Commenta così David Lazzari, presidente del Consiglio nazionale dell’Ordine degli psicologi (Cnop), facendo il punto per l’Adnkronos Salute sugli effetti che lo stop allo smartworking per legge potrebbe avere su quanti non ha raggiunto un accordo con l’azienda. “Rispetto a quello che noi abbiamo potuto osservare – prosegue Lazzari – mantenere un certo livello di presenza all’interno dei contesti lavorativi è un fatto importante. Ma non c’è una risposta netta alla domanda ‘meglio smartworking o tutti in ufficio?’, non è un sì o no. Mentre si deve tener conto che oggi il lavoro da remoto deve essere una opzione offerta al lavoratore. Si può pensare magari – suggerisce – a metà giorni in presenza e l’altra meta a casa. Abbiamo bisogno flessibilità per le esigenze psicologiche del lavoratore, ma al contempo anche nel rispetto delle scelte delle aziende”.
Dal primo aprile “serve un accompagnamento che faccia sì che le persone che rientrano da un lungo smartworking non siano gravate dai cambiamenti che troveranno. Magari questo passo dovrebbe essere preceduto da una valutazione organizzativa delle possibili difficoltà psicologiche individuali che possono intervenire. Quindi il consiglio è di predisporre delle azioni di mitigazione rispetto ad un ritorno in presenza con colleghi magari nuovi”, sottolinea quindi all’Adnkronos Salute Franco Amore, psicologo del lavoro dell’Ordine degli psicologi del Lazio.

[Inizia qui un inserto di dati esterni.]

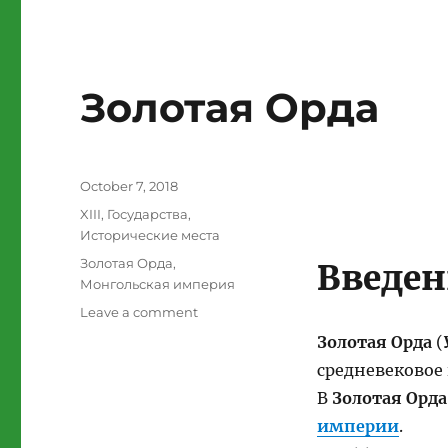
Золотая Орда
Posted
October 7, 2018
on
Categories
XIII
,
Государства
,
Исторические места
Tags
Золотая Орда
,
Введен
Монгольская империя
on
Leave a comment
Золотая
Золотая Орда
(
Орда
средневековое 
В
Золотая Орда
империи
.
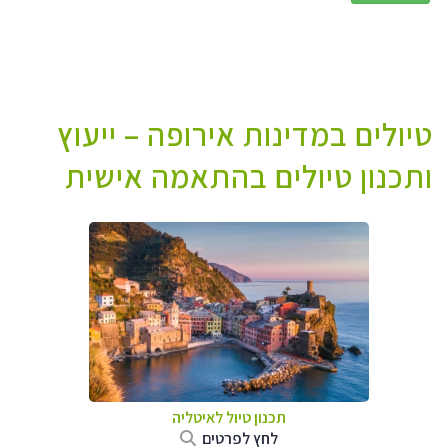
טיולים במדינות אירופה – ייעוץ
ותכנון טיולים בהתאמה אישית
תכנון טיול לאיטליה
לחץ לפרטים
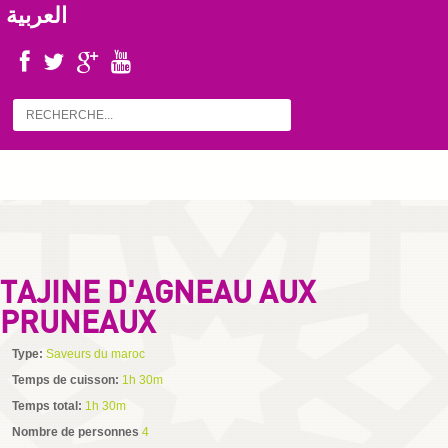
العربية
TAJINE D'AGNEAU AUX
PRUNEAUX
Type:
Saveurs du maroc
Temps de cuisson:
1h 30m
Temps total:
1h 30m
Nombre de personnes
4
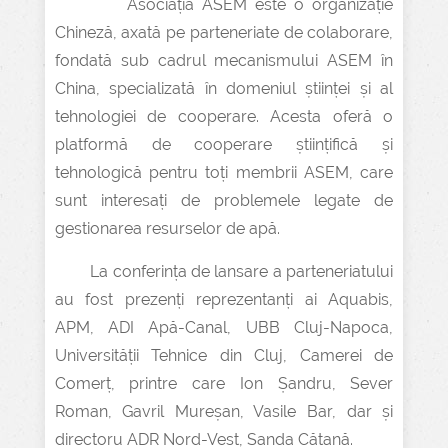
Asociația ASEM este o organizație
Chineză, axată pe parteneriate de colaborare,
fondată sub cadrul mecanismului ASEM în
China, specializată în domeniul științei și al
tehnologiei de cooperare. Acesta oferă o
platformă de cooperare științifică și
tehnologică pentru toți membrii ASEM, care
sunt interesați de problemele legate de
gestionarea resurselor de apă.
La conferința de lansare a parteneriatului
au fost prezenți reprezentanți ai Aquabis,
APM, ADI Apă-Canal, UBB Cluj-Napoca,
Universității Tehnice din Cluj, Camerei de
Comerț, printre care Ion Șandru, Sever
Roman, Gavril Mureșan, Vasile Bar, dar și
directoru ADR Nord-Vest, Sanda Cătană.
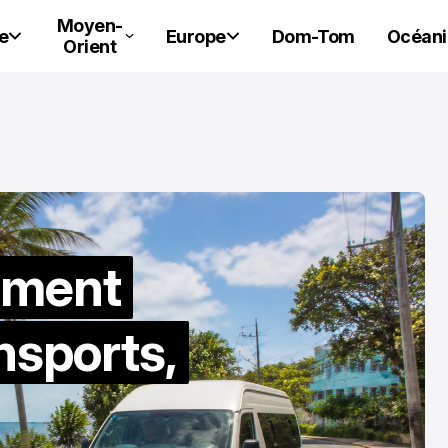
Moyen-
e
Europe
Dom-Tom
Océani
Orient
mment
nsports,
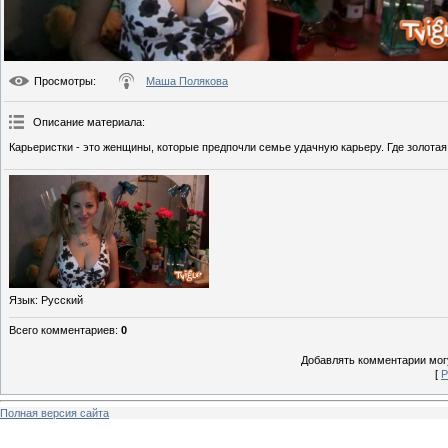
Просмотры
:
Маша Полякова
Описание материала
:
Карьеристки - это женщины, которые предпочли семье удачную карьеру. Где золот
Язык
: Русский
Всего комментариев
:
0
Добавлять комментарии могу
[
Р
Полная версия сайта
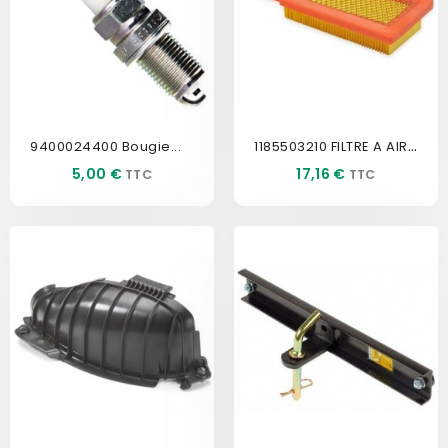
1185503210 FILTRE A AIR SENTAR
9400024400 Bougie...
Prix
Prix
5,00 €
17,16 €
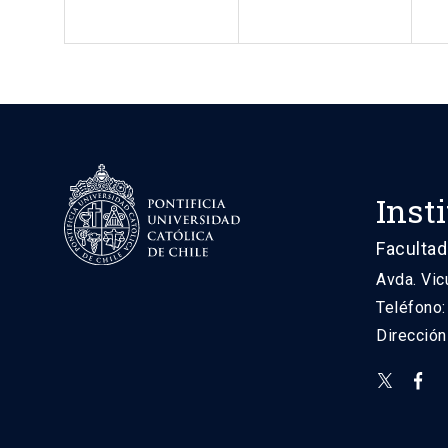
Inst
Facultad
Avda. Vic
Teléfono
Direcció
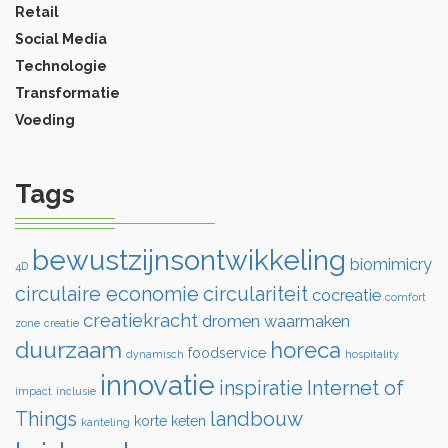
Retail
Social Media
Technologie
Transformatie
Voeding
Tags
bewustzijnsontwikkeling
biomimicry
4D
circulaire economie
circulariteit
cocreatie
comfort
creatiekracht
dromen waarmaken
zone
creatie
duurzaam
horeca
foodservice
dynamisch
hospitality
innovatie
inspiratie
Internet of
impact
inclusie
Things
landbouw
korte keten
kanteling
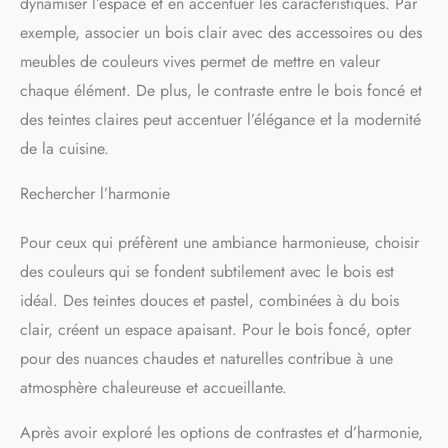
dynamiser l’espace et en accentuer les caractéristiques. Par
exemple, associer un bois clair avec des accessoires ou des
meubles de couleurs vives permet de mettre en valeur
chaque élément. De plus, le contraste entre le bois foncé et
des teintes claires peut accentuer l’élégance et la modernité
de la cuisine.
Rechercher l’harmonie
Pour ceux qui préfèrent une ambiance harmonieuse, choisir
des couleurs qui se fondent subtilement avec le bois est
idéal. Des teintes douces et pastel, combinées à du bois
clair, créent un espace apaisant. Pour le bois foncé, opter
pour des nuances chaudes et naturelles contribue à une
atmosphère chaleureuse et accueillante.
Après avoir exploré les options de contrastes et d’harmonie,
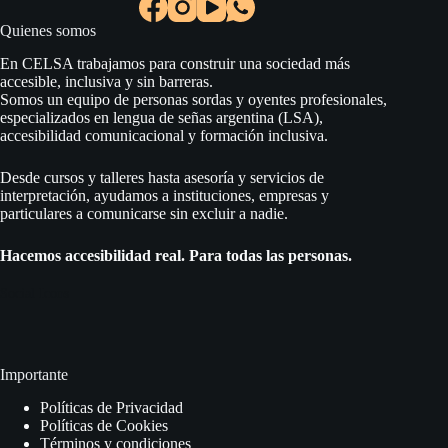
Quienes somos
En CELSA trabajamos para construir una sociedad más
accesible, inclusiva y sin barreras.
Somos un equipo de personas sordas y oyentes profesionales,
especializados en lengua de señas argentina (LSA),
accesibilidad comunicacional y formación inclusiva.
Desde cursos y talleres hasta asesoría y servicios de
interpretación, ayudamos a instituciones, empresas y
particulares a comunicarse sin excluir a nadie.
Hacemos accesibilidad real. Para todas las personas.
Social Icons
Importante
Políticas de Privacidad
Políticas de Cookies
Términos y condiciones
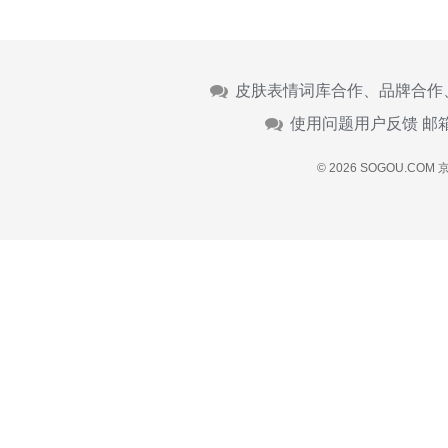
皮肤表情词库合作、品牌合作
使用问题用户反馈 邮
© 2026 SOGOU.COM
京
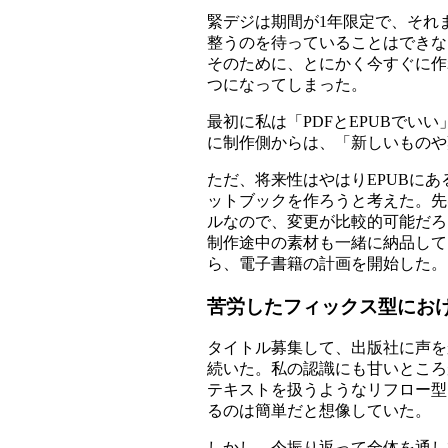
緊デジは期間が1年限定で、それ
整うのを待っていることはできな
そのために、とにかく今すぐに作
つになってしまった。
最初に私は「PDFとEPUBで
に制作側からは、「新しいものや
ただ、将来性はやはりEPUBにあ
ットブックを作ろうと考えた。先
ルなので、変更が比較的可能だろ
制作途中の素材も一緒に納品して
ら、電子書籍の計画を開始した。
苦労したフィックス型にお
タイトル募集して、出版社に声を
続いた。私の認識にも甘いところ
テキストを扱うようなリフロー型
るのは簡単だと想像していた。
しかし、今振り返って全体を通し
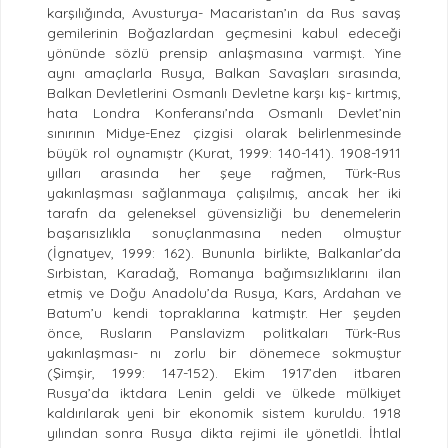
karşılığında, Avusturya- Macaristan’ın da Rus savaş
gemilerinin Boğazlardan geçmesini kabul edeceği
yönünde sözlü prensip anlaşmasına varmışt. Yine
aynı amaçlarla Rusya, Balkan Savaşları sırasında,
Balkan Devletlerini Osmanlı Devletne karşı kış- kırtmış,
hata Londra Konferansı’nda Osmanlı Devlet’nin
sınırının Midye-Enez çizgisi olarak belirlenmesinde
büyük rol oynamıştr (Kurat, 1999: 140-141). 1908-1911
yılları arasında her şeye rağmen, Türk-Rus
yakınlaşması sağlanmaya çalışılmış, ancak her iki
tarafn da geleneksel güvensizliği bu denemelerin
başarısızlıkla sonuçlanmasına neden olmuştur
(İgnatyev, 1999: 162). Bununla birlikte, Balkanlar’da
Sırbistan, Karadağ, Romanya bağımsızlıklarını ilan
etmiş ve Doğu Anadolu’da Rusya, Kars, Ardahan ve
Batum’u kendi topraklarına katmıştr. Her şeyden
önce, Rusların Panslavizm politkaları Türk-Rus
yakınlaşması- nı zorlu bir dönemece sokmuştur
(Şimşir, 1999: 147-152). Ekim 1917’den itbaren
Rusya’da iktdara Lenin geldi ve ülkede mülkiyet
kaldırılarak yeni bir ekonomik sistem kuruldu. 1918
yılından sonra Rusya dikta rejimi ile yönetldi. İhtlal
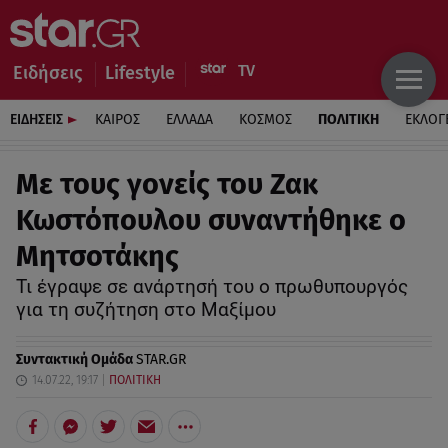
Ειδήσεις
Lifestyle
ΕΙΔΗΣΕΙΣ
ΚΑΙΡΟΣ
ΕΛΛΑΔΑ
ΚΟΣΜΟΣ
ΠΟΛΙΤΙΚΗ
ΕΚΛΟΓ
Με τους γονείς του Ζακ
Κωστόπουλου συναντήθηκε ο
Μητσοτάκης
Τι έγραψε σε ανάρτησή του ο πρωθυπουργός
για τη συζήτηση στο Μαξίμου
Συντακτική Ομάδα
STAR.GR
14.07.22, 19:17
ΠΟΛΙΤΙΚΗ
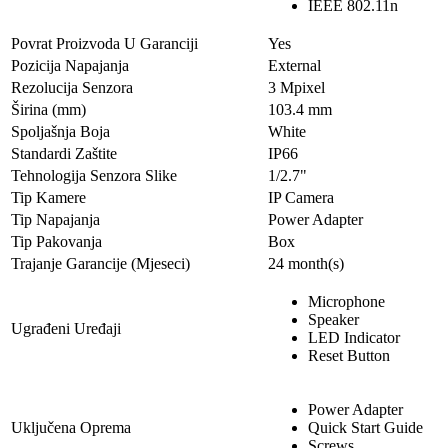
IEEE 802.11n
Povrat Proizvoda U Garanciji
Yes
Pozicija Napajanja
External
Rezolucija Senzora
3 Mpixel
Širina (mm)
103.4 mm
Spoljašnja Boja
White
Standardi Zaštite
IP66
Tehnologija Senzora Slike
1/2.7"
Tip Kamere
IP Camera
Tip Napajanja
Power Adapter
Tip Pakovanja
Box
Trajanje Garancije (Mjeseci)
24 month(s)
Microphone
Speaker
Ugrađeni Uređaji
LED Indicator
Reset Button
Power Adapter
Uključena Oprema
Quick Start Guide
Screws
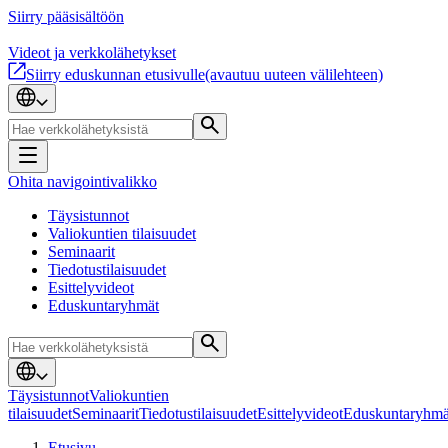
Siirry pääsisältöön
Videot ja verkkolähetykset
Siirry eduskunnan etusivulle
(avautuu uuteen välilehteen)
Ohita navigointivalikko
Täysistunnot
Valiokuntien tilaisuudet
Seminaarit
Tiedotustilaisuudet
Esittelyvideot
Eduskuntaryhmät
Täysistunnot
Valiokuntien
tilaisuudet
Seminaarit
Tiedotustilaisuudet
Esittelyvideot
Eduskuntaryhmä
Etusivu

Ma quali sono gli aspetti positivi dello smartworking? “Chi ci metteva tanto tempo per raggiungere la propria sede di lavoro è contento di non dover passare ore in macchina o sui mezzi pubblici – spiega Amore -. Abbiamo riscontrato che lo smartworking è riuscito a tenere alta la produttività delle aziende anche durante un’emergenza come è stata la pandemia Covid. E poi l’effetto positivo è nella maggior conciliazione del binomio vita-lavoro, perché” il modello smart “permette a chi deve gestire figli e anziani di star loro più vicino. Poi c’è un aspetto interessante.
Le aziende – osserva lo psicologo del lavoro – risparmiano sul numero delle postazioni nei propri edifici e consumano meno energia. Un altro aspetto notevole è la flessibilità oraria, che porta anche a ridurre l’inquinamento perché si usano meno le auto. Infine, le persone stanno meglio perché gestiscono il loro tempo e cala lo stress collegato a far coincidere i due mondi, casa e lavoro”. Non tutto è oro quello che luccica, però. Ci sono anche aspetti negativi.
“Lo smartworking non può essere per tutti – evidenzia Amore – Chi è a contatto con il pubblico, chi deve svolgere una prestazione in presenza, gli operatori sanitari ad esempio, non possono accedervi. Molto dello smartworking è legato alla decisione del singolo dirigente e non solo a livello apicale, mi spiego: ci sono attività che sarebbe utilissimo che fossero fatte da remoto, ma si rientra nella contrattazione tra lavoratore e azienda e quindi rimanda alla decisione. Ebbene, c’è il rischio che, se non c’è una sufficiente definizione di cosa è smartworking, ci sia troppa discrezionalità del manager.
Poi c’è il nodo dell’attrezzatura per lavorare da remoto che non deve essere del dipendente, così come la connessione. E poi i limiti orari: spesso si lavora di più, con carichi di stress maggiori che entrano con la commistione tra vita e lavoro perché si è sempre connessi. O può accadere che da remoto non ci sia la giusta interfaccia con gli altri: manca una supervisione, ad esempio”. “Per questo, ora che dal primo aprile in molti rientreranno in azienda, è necessario ritrovare lo spirito di squadra, fare team building con gli altri colleghi, riappropriarsi della socialità sul luogo di lavoro”, conclude lo psicologo del lavoro.